Exercise description:
Every line of the data below is to be written out again exactly.
---- Records for processing
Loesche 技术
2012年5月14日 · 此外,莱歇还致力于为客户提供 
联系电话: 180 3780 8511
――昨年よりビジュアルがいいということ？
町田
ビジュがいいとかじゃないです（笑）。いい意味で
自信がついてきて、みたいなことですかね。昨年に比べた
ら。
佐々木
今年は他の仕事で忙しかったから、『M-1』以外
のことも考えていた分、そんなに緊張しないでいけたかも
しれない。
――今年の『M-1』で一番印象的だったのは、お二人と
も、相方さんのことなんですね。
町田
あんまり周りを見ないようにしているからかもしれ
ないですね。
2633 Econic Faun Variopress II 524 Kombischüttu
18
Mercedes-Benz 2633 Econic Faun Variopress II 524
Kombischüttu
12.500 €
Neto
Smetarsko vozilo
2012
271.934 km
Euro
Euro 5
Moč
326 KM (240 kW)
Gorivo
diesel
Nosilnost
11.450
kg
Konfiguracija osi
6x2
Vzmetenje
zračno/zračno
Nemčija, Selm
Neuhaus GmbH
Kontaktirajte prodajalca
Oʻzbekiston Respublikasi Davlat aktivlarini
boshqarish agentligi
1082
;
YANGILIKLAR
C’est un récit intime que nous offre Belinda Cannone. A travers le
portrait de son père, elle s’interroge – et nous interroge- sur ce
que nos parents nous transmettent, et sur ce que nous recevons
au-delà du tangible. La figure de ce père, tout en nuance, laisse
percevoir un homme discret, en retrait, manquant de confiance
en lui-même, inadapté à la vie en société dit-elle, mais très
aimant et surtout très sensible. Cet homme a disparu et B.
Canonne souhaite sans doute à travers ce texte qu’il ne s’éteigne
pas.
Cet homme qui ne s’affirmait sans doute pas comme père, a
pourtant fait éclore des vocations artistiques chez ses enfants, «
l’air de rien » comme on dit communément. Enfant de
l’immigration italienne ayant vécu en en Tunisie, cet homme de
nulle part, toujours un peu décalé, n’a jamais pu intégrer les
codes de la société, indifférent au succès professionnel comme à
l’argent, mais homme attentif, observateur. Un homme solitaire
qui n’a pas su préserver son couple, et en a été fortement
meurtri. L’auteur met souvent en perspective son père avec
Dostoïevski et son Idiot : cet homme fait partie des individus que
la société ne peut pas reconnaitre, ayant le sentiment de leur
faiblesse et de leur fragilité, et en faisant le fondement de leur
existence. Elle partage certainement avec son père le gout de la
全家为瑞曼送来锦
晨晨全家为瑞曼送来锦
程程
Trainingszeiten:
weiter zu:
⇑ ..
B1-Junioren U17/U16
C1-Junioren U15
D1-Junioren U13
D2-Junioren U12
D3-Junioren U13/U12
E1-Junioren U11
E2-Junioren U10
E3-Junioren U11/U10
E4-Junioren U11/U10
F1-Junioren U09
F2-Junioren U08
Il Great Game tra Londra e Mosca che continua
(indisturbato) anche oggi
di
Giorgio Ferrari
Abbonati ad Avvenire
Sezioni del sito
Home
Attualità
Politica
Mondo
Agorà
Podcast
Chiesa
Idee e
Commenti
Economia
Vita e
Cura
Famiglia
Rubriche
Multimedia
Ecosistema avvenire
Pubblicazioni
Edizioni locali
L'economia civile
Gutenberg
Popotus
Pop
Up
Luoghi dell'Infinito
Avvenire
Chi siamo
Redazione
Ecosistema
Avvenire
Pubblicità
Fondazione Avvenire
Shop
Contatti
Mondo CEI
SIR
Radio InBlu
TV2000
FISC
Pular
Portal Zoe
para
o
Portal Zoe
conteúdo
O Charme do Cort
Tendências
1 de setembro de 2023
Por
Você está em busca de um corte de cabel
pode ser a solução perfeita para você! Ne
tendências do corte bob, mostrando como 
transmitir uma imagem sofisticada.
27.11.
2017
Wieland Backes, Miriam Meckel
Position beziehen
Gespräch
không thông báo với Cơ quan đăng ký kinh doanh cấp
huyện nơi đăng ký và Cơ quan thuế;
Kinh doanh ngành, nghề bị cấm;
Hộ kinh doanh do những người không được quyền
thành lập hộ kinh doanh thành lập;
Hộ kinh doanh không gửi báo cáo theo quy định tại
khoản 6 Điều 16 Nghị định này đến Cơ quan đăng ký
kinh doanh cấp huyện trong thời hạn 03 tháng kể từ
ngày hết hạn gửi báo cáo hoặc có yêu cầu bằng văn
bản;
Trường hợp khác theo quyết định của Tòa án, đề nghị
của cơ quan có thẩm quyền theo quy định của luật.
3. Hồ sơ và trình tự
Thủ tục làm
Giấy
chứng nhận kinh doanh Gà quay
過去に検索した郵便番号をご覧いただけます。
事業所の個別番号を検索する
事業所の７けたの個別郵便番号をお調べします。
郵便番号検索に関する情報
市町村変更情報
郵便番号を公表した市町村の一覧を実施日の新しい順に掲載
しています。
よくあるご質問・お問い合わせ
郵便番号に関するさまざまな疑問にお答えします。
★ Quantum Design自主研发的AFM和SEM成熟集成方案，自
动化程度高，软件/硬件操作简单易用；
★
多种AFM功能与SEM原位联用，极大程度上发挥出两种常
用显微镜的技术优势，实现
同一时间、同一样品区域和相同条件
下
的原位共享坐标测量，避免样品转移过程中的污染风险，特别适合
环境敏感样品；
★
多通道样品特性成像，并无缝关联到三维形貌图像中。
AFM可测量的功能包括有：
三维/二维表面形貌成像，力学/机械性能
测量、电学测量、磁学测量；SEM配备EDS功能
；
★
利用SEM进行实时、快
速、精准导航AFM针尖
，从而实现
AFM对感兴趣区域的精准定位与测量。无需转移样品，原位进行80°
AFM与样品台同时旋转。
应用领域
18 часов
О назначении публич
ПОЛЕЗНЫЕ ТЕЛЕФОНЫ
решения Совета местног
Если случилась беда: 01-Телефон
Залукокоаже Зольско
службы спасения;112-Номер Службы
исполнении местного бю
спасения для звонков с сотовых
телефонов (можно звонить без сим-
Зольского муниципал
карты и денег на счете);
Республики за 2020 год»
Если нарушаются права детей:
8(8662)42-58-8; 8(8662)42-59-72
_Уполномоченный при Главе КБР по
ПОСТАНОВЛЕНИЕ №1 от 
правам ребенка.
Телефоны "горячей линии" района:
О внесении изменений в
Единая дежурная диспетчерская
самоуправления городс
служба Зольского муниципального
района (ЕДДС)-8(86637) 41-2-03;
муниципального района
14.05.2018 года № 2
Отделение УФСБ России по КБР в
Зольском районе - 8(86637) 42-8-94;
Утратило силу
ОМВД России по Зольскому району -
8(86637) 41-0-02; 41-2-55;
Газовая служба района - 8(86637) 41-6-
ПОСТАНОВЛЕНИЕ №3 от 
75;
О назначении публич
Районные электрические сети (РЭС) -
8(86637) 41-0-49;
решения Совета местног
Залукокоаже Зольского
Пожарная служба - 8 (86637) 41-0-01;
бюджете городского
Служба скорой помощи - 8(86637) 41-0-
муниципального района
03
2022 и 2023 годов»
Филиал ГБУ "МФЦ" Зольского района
--------
Result:
Loesche 技术
2012年5月14日 · 此外,莱歇还致力于为客户提供 
联系电话: 180 3780 8511
――昨年よりビジュアルがいいということ？
町田
ビジュがいいとかじゃないです（笑）。いい意味で
自信がついてきて、みたいなことですかね。昨年に比べた
ら。
佐々木
今年は他の仕事で忙しかったから、『M-1』以外
のことも考えていた分、そんなに緊張しないでいけたかも
しれない。
――今年の『M-1』で一番印象的だったのは、お二人と
も、相方さんのことなんですね。
町田
あんまり周りを見ないようにしているからかもしれ
ないですね。
2633 Econic Faun Variopress II 524 Kombischüttu
18
Mercedes-Benz 2633 Econic Faun Variopress II 524
Kombischüttu
12.500 €
Neto
Smetarsko vozilo
2012
271.934 km
Euro
Euro 5
Moč
326 KM (240 kW)
Gorivo
diesel
Nosilnost
11.450
kg
Konfiguracija osi
6x2
Vzmetenje
zračno/zračno
Nemčija, Selm
Neuhaus GmbH
Kontaktirajte prodajalca
Oʻzbekiston Respublikasi Davlat aktivlarini
boshqarish agentligi
1082
;
YANGILIKLAR
C’est un récit intime que nous offre Belinda Cannone. A travers le
portrait de son père, elle s’interroge – et nous interroge- sur ce
que nos parents nous transmettent, et sur ce que nous recevons
au-delà du tangible. La figure de ce père, tout en nuance, laisse
percevoir un homme discret, en retrait, manquant de confiance
en lui-même, inadapté à la vie en société dit-elle, mais très
aimant et surtout très sensible. Cet homme a disparu et B.
Canonne souhaite sans doute à travers ce texte qu’il ne s’éteigne
pas.
Cet homme qui ne s’affirmait sans doute pas comme père, a
pourtant fait éclore des vocations artistiques chez ses enfants, «
l’air de rien » comme on dit communément. Enfant de
l’immigration italienne ayant vécu en en Tunisie, cet homme de
nulle part, toujours un peu décalé, n’a jamais pu intégrer les
codes de la société, indifférent au succès professionnel comme à
l’argent, mais homme attentif, observateur. Un homme solitaire
qui n’a pas su préserver son couple, et en a été fortement
meurtri. L’auteur met souvent en perspective son père avec
Dostoïevski et son Idiot : cet homme fait partie des individus que
la société ne peut pas reconnaitre, ayant le sentiment de leur
faiblesse et de leur fragilité, et en faisant le fondement de leur
existence. Elle partage certainement avec son père le gout de la
全家为瑞曼送来锦
晨晨全家为瑞曼送来锦
程程
Trainingszeiten:
weiter zu:
⇑ ..
B1-Junioren U17/U16
C1-Junioren U15
D1-Junioren U13
D2-Junioren U12
D3-Junioren U13/U12
E1-Junioren U11
E2-Junioren U10
E3-Junioren U11/U10
E4-Junioren U11/U10
F1-Junioren U09
F2-Junioren U08
Il Great Game tra Londra e Mosca che continua
(indisturbato) anche oggi
di
Giorgio Ferrari
Abbonati ad Avvenire
Sezioni del sito
Home
Attualità
Politica
Mondo
Agorà
Podcast
Chiesa
Idee e
Commenti
Economia
Vita e
Cura
Famiglia
Rubriche
Multimedia
Ecosistema avvenire
Pubblicazioni
Edizioni locali
L'economia civile
Gutenberg
Popotus
Pop
Up
Luoghi dell'Infinito
Avvenire
Chi siamo
Redazione
Ecosistema
Avvenire
Pubblicità
Fondazione Avvenire
Shop
Contatti
Mondo CEI
SIR
Radio InBlu
TV2000
FISC
Pular
Portal Zoe
para
o
Portal Zoe
conteúdo
O Charme do Cort
Tendências
1 de setembro de 2023
Por
Você está em busca de um corte de cabel
pode ser a solução perfeita para você! Ne
tendências do corte bob, mostrando como 
transmitir uma imagem sofisticada.
27.11.
2017
Wieland Backes, Miriam Meckel
Position beziehen
Gespräch
không thông báo với Cơ quan đăng ký kinh doanh cấp
huyện nơi đăng ký và Cơ quan thuế;
Kinh doanh ngành, nghề bị cấm;
Hộ kinh doanh do những người không được quyền
thành lập hộ kinh doanh thành lập;
Hộ kinh doanh không gửi báo cáo theo quy định tại
khoản 6 Điều 16 Nghị định này đến Cơ quan đăng ký
kinh doanh cấp huyện trong thời hạn 03 tháng kể từ
ngày hết hạn gửi báo cáo hoặc có yêu cầu bằng văn
bản;
Trường hợp khác theo quyết định của Tòa án, đề nghị
của cơ quan có thẩm quyền theo quy định của luật.
3. Hồ sơ và trình tự
Thủ tục làm
Giấy
chứng nhận kinh doanh Gà quay
過去に検索した郵便番号をご覧いただけます。
事業所の個別番号を検索する
事業所の７けたの個別郵便番号をお調べします。
郵便番号検索に関する情報
市町村変更情報
郵便番号を公表した市町村の一覧を実施日の新しい順に掲載
しています。
よくあるご質問・お問い合わせ
郵便番号に関するさまざまな疑問にお答えします。
★ Quantum Design自主研发的AFM和SEM成熟集成方案，自
动化程度高，软件/硬件操作简单易用；
★
多种AFM功能与SEM原位联用，极大程度上发挥出两种常
用显微镜的技术优势，实现
同一时间、同一样品区域和相同条件
下
的原位共享坐标测量，避免样品转移过程中的污染风险，特别适合
环境敏感样品；
★
多通道样品特性成像，并无缝关联到三维形貌图像中。
AFM可测量的功能包括有：
三维/二维表面形貌成像，力学/机械性能
测量、电学测量、磁学测量；SEM配备EDS功能
；
★
利用SEM进行实时、快
速、精准导航AFM针尖
，从而实现
AFM对感兴趣区域的精准定位与测量。无需转移样品，原位进行80°
AFM与样品台同时旋转。
应用领域
18 часов
О назначении публич
ПОЛЕЗНЫЕ ТЕЛЕФОНЫ
решения Совета местног
Если случилась беда: 01-Телефон
Залукокоаже Зольско
службы спасения;112-Номер Службы
исполнении местного бю
спасения для звонков с сотовых
телефонов (можно звонить без сим-
Зольского муниципал
карты и денег на счете);
Республики за 2020 год»
Если нарушаются права детей:
8(8662)42-58-8; 8(8662)42-59-72
_Уполномоченный при Главе КБР по
ПОСТАНОВЛЕНИЕ №1 от 
правам ребенка.
Телефоны "горячей линии" района:
О внесении изменений в
Единая дежурная диспетчерская
самоуправления городс
служба Зольского муниципального
района (ЕДДС)-8(86637) 41-2-03;
муниципального района
14.05.2018 года № 2
Отделение УФСБ России по КБР в
Зольском районе - 8(86637) 42-8-94;
Утратило силу
ОМВД России по Зольскому району -
8(86637) 41-0-02; 41-2-55;
Газовая служба района - 8(86637) 41-6-
ПОСТАНОВЛЕНИЕ №3 от 
75;
О назначении публич
Районные электрические сети (РЭС) -
8(86637) 41-0-49;
решения Совета местног
Залукокоаже Зольского
Пожарная служба - 8 (86637) 41-0-01;
бюджете городского
Служба скорой помощи - 8(86637) 41-0-
муниципального района
03
2022 и 2023 годов»
Филиал ГБУ "МФЦ" Зольского района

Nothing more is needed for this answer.